### Source material
::::::::::
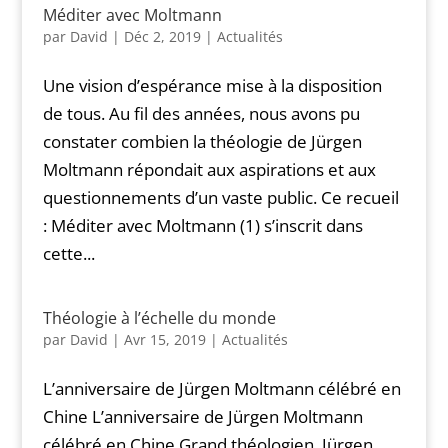
Méditer avec Moltmann
par
David
|
Déc 2, 2019
|
Actualités
Une vision d’espérance mise à la disposition
de tous. Au fil des années, nous avons pu
constater combien la théologie de Jürgen
Moltmann répondait aux aspirations et aux
questionnements d’un vaste public. Ce recueil
: Méditer avec Moltmann (1) s’inscrit dans
cette...
Théologie à l’échelle du monde
par
David
|
Avr 15, 2019
|
Actualités
L’anniversaire de Jürgen Moltmann célébré en
Chine L’anniversaire de Jürgen Moltmann
célébré en Chine Grand théologien, Jürgen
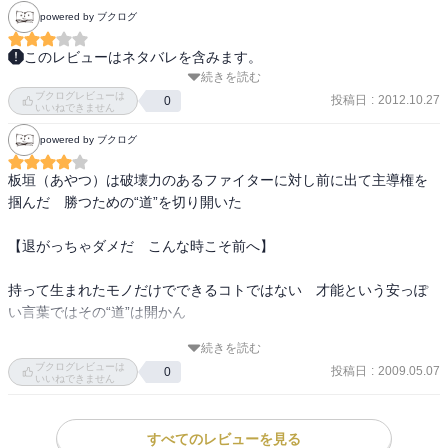
powered by ブクログ
このレビューはネタバレを含みます。
続きを読む
前フリも十分に、板垣ＶＳ今井戦開幕！ 

ブクログレビューは
投稿日
:
2012.10.27
0
いいねできません
powered by ブクログ
現時点では絶好調の板垣。 

しかしいつかは捕まってしまうわけで… 

板垣（あやつ）は破壊力のあるファイターに対し前に出て主導権を
その不安が頭にまとわりつきながら見る試合もそれはそれでツライ
掴んだ　勝つための“道”を切り開いた

ですｗ
【退がっちゃダメだ　こんな時こそ前へ】

持って生まれたモノだけでできるコトではない　才能という安っぽ
い言葉ではその“道”は開かん

続きを読む
【前へ出るんだっ!!】

ブクログレビューは
投稿日
:
2009.05.07
0
いいねできません
勇気で切り開いた道じゃ！　板垣（あやつ）は断固その道を行くわ
いっ!!

すべてのレビューを見る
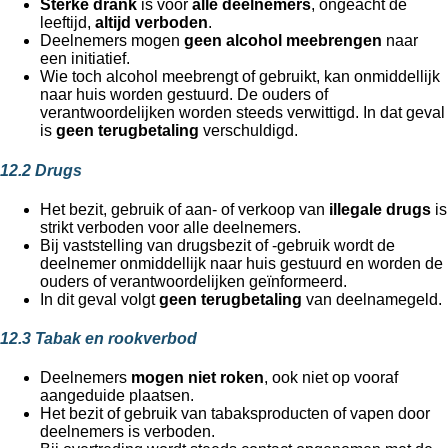
Sterke drank
is voor
alle deelnemers
, ongeacht de
leeftijd,
altijd verboden
.
Deelnemers mogen
geen alcohol meebrengen
naar
een initiatief.
Wie toch alcohol meebrengt of gebruikt, kan onmiddellijk
naar huis worden gestuurd. De ouders of
verantwoordelijken worden steeds verwittigd. In dat geval
is
geen terugbetaling
verschuldigd.
12.2 Drugs
Het bezit, gebruik of aan- of verkoop van
illegale drugs
is
strikt verboden voor alle deelnemers.
Bij vaststelling van drugsbezit of -gebruik wordt de
deelnemer onmiddellijk naar huis gestuurd en worden de
ouders of verantwoordelijken geïnformeerd.
In dit geval volgt
geen terugbetaling
van deelnamegeld.
12.3 Tabak en rookverbod
Deelnemers
mogen niet roken
, ook niet op vooraf
aangeduide plaatsen.
Het bezit of gebruik van tabaksproducten of vapen door
deelnemers is verboden.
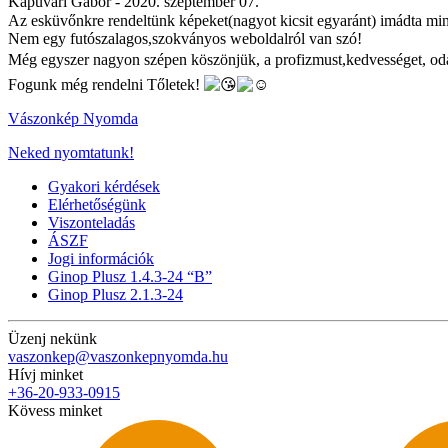
Kapuvári Gábor -
2020. szeptember 07.
Az esküvőnkre rendeltünk képeket(nagyot kicsit egyaránt) imádta mi
Nem egy futószalagos,szokványos weboldalról van szó!
Még egyszer nagyon szépen köszönjük, a profizmust,kedvességet, oda
Fogunk még rendelni Tőletek!
Vászonkép Nyomda
Neked nyomtatunk!
Gyakori kérdések
Elérhetőségünk
Viszonteladás
ÁSZF
Jogi információk
Ginop Plusz 1.4.3-24 “B”
Ginop Plusz 2.1.3-24
Üzenj nekünk
vaszonkep@vaszonkepnyomda.hu
Hívj minket
+36-20-933-0915
Kövess minket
::::::::::
### Aim of the task
Every line from the one with "Jogi információk" through the last line of the records above should be returned exactly, please, and no others.

### Output of the task
Jogi információk
Ginop Plusz 1.4.3-24 “B”
Ginop Plusz 2.1.3-24
Üzenj nekünk
vaszonkep@vaszonkepnyomda.hu
Hívj minket
+36-20-933-0915
Kövess minket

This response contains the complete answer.